- _Your objective_
Below is a listing. Write out exactly its lines between the one holding "n'avait été laissé au hasard." and the one holding "que se hizo con Nacional ante Boston River", inclusive.

________________________________________

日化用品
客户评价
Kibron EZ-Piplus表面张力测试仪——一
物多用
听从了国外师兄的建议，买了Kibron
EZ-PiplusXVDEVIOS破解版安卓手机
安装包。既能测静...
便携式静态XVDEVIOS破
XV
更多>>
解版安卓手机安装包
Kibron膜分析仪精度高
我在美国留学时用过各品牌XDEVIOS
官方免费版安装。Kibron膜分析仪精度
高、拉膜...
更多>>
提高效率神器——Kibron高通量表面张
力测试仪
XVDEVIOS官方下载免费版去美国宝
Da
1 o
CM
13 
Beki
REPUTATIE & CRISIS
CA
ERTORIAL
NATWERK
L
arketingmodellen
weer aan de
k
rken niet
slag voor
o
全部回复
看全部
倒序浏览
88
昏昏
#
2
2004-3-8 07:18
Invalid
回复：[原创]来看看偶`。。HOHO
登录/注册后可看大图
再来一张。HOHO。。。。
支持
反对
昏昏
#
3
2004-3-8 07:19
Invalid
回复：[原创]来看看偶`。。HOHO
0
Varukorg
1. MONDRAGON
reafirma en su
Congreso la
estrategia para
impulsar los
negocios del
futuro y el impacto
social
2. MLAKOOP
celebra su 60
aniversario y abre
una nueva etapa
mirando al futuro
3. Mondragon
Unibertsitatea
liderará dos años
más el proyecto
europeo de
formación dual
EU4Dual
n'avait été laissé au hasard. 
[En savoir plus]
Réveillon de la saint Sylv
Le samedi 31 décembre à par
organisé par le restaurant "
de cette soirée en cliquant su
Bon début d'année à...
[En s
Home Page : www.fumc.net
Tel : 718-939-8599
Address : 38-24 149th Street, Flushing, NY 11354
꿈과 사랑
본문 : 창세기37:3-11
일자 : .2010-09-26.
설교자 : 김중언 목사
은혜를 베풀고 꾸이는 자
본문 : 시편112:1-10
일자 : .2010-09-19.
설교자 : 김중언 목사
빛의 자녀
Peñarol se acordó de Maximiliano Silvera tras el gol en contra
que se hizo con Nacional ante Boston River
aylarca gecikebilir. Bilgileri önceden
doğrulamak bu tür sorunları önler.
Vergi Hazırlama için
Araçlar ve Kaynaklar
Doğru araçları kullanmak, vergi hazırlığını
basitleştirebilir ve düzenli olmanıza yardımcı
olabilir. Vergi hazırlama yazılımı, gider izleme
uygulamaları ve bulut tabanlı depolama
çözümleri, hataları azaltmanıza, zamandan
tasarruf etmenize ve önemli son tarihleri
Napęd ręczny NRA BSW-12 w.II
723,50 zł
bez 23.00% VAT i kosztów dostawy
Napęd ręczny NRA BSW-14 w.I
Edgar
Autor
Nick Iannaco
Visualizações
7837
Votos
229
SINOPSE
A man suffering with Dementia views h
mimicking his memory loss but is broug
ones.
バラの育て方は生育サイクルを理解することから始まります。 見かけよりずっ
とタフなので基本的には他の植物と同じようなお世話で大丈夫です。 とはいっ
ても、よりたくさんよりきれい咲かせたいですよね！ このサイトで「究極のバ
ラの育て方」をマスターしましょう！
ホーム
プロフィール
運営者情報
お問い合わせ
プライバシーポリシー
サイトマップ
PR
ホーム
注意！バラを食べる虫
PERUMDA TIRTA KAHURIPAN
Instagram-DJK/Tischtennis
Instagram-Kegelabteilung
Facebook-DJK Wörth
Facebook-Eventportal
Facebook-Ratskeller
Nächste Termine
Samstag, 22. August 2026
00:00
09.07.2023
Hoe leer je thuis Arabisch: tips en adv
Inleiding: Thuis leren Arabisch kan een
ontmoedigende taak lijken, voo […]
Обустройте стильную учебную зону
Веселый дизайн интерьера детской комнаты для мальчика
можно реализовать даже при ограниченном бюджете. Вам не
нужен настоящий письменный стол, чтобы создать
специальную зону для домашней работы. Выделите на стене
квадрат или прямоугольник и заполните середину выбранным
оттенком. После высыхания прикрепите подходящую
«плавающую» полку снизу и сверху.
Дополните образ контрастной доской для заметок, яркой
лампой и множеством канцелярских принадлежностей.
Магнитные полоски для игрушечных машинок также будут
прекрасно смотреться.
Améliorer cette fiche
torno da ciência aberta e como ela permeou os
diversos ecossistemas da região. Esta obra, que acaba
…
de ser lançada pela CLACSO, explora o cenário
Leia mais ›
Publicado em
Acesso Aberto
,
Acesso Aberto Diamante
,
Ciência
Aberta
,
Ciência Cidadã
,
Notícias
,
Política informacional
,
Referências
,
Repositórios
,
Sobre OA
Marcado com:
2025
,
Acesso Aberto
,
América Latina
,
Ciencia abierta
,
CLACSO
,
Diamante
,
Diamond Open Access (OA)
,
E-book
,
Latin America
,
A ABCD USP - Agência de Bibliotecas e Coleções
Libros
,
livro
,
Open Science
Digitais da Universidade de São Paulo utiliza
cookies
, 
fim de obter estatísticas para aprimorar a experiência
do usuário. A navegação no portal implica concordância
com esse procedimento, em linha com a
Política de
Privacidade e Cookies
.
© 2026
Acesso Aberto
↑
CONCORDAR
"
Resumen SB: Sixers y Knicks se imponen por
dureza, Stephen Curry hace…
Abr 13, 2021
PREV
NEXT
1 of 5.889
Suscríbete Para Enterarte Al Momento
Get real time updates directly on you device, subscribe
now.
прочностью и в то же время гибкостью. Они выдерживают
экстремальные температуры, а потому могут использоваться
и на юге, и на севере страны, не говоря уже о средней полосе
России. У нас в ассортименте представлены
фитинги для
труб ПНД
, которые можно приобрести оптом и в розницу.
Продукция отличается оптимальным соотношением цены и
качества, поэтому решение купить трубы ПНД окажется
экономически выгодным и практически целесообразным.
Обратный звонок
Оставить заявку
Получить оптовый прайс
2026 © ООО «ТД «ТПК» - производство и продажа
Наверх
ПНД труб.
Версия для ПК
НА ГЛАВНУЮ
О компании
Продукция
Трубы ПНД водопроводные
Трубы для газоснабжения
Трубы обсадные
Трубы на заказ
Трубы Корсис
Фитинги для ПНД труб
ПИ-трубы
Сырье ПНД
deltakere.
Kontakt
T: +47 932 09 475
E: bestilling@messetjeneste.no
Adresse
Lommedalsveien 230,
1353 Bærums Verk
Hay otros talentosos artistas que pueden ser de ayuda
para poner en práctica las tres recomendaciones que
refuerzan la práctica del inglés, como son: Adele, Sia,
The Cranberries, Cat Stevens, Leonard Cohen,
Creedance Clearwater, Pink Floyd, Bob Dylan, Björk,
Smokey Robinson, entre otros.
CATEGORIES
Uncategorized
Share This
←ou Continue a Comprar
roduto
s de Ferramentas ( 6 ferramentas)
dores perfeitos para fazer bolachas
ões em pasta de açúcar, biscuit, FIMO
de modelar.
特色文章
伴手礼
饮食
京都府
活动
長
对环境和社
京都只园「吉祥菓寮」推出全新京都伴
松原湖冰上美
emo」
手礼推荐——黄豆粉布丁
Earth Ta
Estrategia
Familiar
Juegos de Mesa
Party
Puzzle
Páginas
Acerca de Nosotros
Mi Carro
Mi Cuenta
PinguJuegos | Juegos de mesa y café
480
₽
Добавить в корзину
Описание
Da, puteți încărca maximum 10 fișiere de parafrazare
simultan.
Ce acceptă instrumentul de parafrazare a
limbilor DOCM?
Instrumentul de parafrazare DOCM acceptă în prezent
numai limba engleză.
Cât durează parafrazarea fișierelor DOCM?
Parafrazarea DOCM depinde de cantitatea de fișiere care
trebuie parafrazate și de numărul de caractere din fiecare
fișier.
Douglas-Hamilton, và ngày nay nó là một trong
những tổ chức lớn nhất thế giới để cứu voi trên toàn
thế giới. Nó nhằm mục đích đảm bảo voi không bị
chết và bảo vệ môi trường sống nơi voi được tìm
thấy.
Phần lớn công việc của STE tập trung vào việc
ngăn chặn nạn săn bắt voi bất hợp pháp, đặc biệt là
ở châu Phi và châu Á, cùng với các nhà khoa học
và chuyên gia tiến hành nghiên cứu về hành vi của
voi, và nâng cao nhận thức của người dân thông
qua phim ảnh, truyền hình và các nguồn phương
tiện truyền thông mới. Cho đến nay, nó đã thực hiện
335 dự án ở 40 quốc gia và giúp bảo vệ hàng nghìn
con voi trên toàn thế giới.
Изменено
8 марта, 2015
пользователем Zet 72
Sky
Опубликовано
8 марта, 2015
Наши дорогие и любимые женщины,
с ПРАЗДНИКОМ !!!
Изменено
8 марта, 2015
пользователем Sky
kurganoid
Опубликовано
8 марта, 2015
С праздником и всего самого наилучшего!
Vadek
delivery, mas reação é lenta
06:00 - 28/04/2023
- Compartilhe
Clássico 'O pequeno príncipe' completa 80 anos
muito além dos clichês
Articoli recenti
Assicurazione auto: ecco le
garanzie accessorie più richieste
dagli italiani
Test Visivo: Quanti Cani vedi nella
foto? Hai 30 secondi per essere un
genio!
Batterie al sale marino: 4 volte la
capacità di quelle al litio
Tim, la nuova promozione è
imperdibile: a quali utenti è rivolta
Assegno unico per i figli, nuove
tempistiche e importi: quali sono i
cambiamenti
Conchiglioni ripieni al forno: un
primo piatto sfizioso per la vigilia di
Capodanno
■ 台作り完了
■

________________________________________

- _Result of this exercise_
n'avait été laissé au hasard. 
[En savoir plus]
Réveillon de la saint Sylv
Le samedi 31 décembre à par
organisé par le restaurant "
de cette soirée en cliquant su
Bon début d'année à...
[En s
Home Page : www.fumc.net
Tel : 718-939-8599
Address : 38-24 149th Street, Flushing, NY 11354
꿈과 사랑
본문 : 창세기37:3-11
일자 : .2010-09-26.
설교자 : 김중언 목사
은혜를 베풀고 꾸이는 자
본문 : 시편112:1-10
일자 : .2010-09-19.
설교자 : 김중언 목사
빛의 자녀
Peñarol se acordó de Maximiliano Silvera tras el gol en contra
que se hizo con Nacional ante Boston River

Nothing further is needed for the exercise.